Sumber bahan hukum yang digunakan adalah sumber bahan hukum primer,
sekunder dan tersier.
Kesimpulan dari tesis ini bahwa perjanjian kredit perbankan kurang
mencerminkan prinsip-prinsip keseimbangan. Prinsip keseimbangan dapat
mencapai keadilan dan mendatangkan kesejahteraan seoptimal mungkin bila para
pihak mempunyai kedudukan yang seimbang, sering kali dijumpai klausulaklausula
yang timpang karena perjanjian-perjanjian kredit dengan pencantuman
klausula baku yang lebih banyak mengatur kewajiban-kewajiban debitur daripada
secara seimbang mengatur juga kewajiban-kewajiban bank. Prinsip kebebasan
berkontrak dan syarat sahnya perjanjian memberikan kontribusi terhadap posisi
dominan kreditur dalam menentukan materi suatu perjanjian kredit perbankan.
Klausula baku dalam kredit perbankan cenderung memposisikan kreditur lebih
dominan dibandingkan posisi debitur, untuk itu dapat dikatakan bahwa klausula
baku yang diperjanjikan oleh perbankan belum mencerminkan prinsip-prinsip
keseimbangan. Hal ini dikarenakan tidak ada posisi tawar untuk salah satu pihak
xiv
dalam perjanjian kredit. Penyusunan kontrak untuk memberikan dasar hukum bagi
para kontraktan yang dibuat dalam bingkai atau rambu-rambu aturan main setiap
transaksi bisnis sebagai batu uji untuk mengukur eksistensi kontrak yang
bersangkutan untuk mewujudkan pertukaran hak dan kewajiban secara seimbang.
Perjanjian-perjanjian kredit bank banyak mengandung klausula-klausula yang
memberatkan debitur, yakni memuat klausula-klausula yang tidak wajar dan tidak
adil, dengan menyalahgunakan keadaan debitur. Hal demikian terjadi karena
secara ekonomis dan psikologis kedudukan bank sangat kuat dan tidak seimbang
dengan debitur pada saat penandatanganan pemberian kredit. Posisi yang
menimbulkan gangguan terhadap isi kontrak perlu diintervensi otoritas tertentu
(Pemerintah) untuk memberikan perlindungan hukum terhadap pihak yang lemah
apabila terjadi bargaining position yang tidak seimbang. Pembaharuan hukum dan
pembentukan hukum harus melihat ke depan untuk memprediksi kemungkinankemungkinan
yang terjadi pada waktu akan datang seiring dengan perkembangan
dinamika masyarakat. Dengan adanya regulasi yang mengatur mengenai
standarisasi dalam perjanjian kredit perbankan sebagai panduan dalam melakukan
transaksi perjanjian kredit untuk mewujudkan pertukaran hak dan kewajiban
secara seimbang. Pada perjanjian kredit perbankan dapat dilihat masih adanya
posisi yang lebih dominan dari salah satu pihak. Pada awal pembuatan kontrak
posisi bank sangat kuat. Seharusnya sejak awal sampai akhir posisi para pihak
harus dibuat dalam bingkai aturan main secara proporsional dan berimbang, baik
dalam hal hak maupun kewajiban para pihak.

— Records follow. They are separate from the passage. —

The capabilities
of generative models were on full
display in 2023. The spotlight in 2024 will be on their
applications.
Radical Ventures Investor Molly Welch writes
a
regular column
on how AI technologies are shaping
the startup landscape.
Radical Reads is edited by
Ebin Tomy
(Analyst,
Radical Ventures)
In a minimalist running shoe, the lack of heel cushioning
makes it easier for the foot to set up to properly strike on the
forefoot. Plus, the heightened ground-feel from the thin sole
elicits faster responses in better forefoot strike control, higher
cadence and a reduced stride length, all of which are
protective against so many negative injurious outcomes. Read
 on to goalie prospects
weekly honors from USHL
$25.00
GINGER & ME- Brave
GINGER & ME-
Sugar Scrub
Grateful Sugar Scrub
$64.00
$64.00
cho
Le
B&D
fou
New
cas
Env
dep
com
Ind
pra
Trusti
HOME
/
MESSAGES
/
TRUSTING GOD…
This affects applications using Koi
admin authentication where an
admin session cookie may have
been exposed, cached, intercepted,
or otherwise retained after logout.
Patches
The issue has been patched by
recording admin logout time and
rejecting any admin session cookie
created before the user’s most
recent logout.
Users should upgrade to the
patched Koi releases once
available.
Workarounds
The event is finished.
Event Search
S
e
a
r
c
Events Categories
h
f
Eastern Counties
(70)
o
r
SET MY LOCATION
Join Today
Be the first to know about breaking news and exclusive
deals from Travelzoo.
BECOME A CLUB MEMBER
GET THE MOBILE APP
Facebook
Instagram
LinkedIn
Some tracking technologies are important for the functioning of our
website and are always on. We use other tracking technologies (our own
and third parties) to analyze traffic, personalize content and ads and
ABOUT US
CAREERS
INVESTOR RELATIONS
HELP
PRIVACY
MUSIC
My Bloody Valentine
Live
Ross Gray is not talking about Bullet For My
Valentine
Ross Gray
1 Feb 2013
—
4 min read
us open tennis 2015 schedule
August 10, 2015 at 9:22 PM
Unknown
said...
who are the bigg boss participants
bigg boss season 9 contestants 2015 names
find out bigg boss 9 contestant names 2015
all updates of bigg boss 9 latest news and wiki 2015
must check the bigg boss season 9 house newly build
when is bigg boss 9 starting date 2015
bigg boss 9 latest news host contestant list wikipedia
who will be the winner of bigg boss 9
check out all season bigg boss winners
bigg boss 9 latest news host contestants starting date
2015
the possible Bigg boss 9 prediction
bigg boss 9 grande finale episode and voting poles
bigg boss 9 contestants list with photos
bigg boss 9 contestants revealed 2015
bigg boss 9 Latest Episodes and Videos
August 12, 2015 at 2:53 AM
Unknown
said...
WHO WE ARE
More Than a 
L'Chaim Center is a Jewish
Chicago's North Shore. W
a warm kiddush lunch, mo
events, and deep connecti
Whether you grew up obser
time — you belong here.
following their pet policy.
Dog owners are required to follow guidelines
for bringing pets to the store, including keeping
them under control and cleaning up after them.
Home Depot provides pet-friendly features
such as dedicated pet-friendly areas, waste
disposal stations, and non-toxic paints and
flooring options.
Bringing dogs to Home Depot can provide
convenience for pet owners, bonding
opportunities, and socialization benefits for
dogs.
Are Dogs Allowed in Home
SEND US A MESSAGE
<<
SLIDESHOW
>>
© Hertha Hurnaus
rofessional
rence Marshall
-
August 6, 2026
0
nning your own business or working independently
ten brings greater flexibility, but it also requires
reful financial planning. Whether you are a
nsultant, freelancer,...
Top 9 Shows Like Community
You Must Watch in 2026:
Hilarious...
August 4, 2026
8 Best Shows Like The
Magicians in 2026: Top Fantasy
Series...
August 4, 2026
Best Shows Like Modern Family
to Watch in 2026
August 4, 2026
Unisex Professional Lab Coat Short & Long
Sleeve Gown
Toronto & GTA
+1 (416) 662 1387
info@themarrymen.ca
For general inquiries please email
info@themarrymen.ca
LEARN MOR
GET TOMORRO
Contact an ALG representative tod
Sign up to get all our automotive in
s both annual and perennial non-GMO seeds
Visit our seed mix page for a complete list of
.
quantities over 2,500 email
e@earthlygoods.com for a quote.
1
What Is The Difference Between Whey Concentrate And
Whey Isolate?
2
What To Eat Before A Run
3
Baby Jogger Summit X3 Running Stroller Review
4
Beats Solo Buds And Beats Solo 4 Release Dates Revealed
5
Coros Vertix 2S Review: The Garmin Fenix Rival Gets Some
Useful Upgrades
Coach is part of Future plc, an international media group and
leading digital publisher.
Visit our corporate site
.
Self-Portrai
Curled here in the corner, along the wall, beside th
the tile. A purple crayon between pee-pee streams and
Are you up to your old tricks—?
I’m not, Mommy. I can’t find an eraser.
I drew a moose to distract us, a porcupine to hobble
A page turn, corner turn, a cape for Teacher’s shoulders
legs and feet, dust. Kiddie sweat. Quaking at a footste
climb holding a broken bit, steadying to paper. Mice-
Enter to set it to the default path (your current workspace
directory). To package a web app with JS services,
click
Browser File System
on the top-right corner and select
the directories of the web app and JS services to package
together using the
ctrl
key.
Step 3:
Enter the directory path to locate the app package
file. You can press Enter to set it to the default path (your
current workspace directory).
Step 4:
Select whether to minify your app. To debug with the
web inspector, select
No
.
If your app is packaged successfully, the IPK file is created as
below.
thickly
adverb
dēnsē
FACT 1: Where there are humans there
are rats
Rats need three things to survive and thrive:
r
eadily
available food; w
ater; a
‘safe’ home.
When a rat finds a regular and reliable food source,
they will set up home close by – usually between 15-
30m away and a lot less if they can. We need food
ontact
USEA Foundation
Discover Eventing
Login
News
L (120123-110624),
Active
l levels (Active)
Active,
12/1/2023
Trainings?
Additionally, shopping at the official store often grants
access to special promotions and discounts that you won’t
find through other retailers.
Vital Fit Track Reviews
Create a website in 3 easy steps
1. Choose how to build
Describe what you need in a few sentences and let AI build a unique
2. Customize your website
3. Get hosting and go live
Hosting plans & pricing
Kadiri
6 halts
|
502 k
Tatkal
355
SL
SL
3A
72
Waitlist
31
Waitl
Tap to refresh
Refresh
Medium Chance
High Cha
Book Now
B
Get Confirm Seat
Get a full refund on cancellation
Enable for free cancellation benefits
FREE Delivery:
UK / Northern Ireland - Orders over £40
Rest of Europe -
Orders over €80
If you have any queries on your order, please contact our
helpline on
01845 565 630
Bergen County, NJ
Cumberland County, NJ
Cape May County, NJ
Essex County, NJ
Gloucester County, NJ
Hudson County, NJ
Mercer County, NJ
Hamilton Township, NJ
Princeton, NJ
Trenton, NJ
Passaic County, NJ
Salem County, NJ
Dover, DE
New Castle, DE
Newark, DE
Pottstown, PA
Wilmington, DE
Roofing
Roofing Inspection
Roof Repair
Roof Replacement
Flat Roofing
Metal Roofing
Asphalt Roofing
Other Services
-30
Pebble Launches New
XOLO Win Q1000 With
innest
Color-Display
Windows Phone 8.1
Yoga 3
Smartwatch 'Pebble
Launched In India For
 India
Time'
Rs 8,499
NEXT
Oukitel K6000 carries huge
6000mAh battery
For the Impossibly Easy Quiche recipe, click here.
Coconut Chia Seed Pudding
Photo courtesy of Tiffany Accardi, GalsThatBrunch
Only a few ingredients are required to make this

Saran bagi pelaku usaha perbankan seharusnya mengindahkan atau
menyesuaikan ketentuan Pasal 18 UUPK. Pengaturan prinsip keseimbangan
sebagai prinsip fundamental dalam hukum perjanjian sejalan dengan adanya
prinsip keseimbangan yang terdapat dalam UUPK yang bertujuan untuk
memberikan keseimbangan antara kepentingan kreditur dan debitur. Sementara
bagi calon debitur sebelum menandatangani isi perjanjian kredit perbankan
sebaiknya mempelajari isi perjanjian dan bila perlu berkonsultasi terlebih dahulu
kepada seorang konsultan hukum yang menguasai bidang perbankan. Dan perlu
mengoptimalkan peran dan fungsi OJK maupun BPSK dalam melakukan
pengawasan pemberlakuan perjanjian baku di sektor perbankan. Terkait itu pula
perlu adanya regulasi yang mengatur mengenai standarisasi dalam perjanjian
kredit perbankan sebagai panduan dalam melakukan transaksi perjanjian kredit
perbankan untuk mewujudkan pertukaran hak dan kewajiban secara seimbang
dalam hal perjanjian baku yang dilakukan oleh perbankan.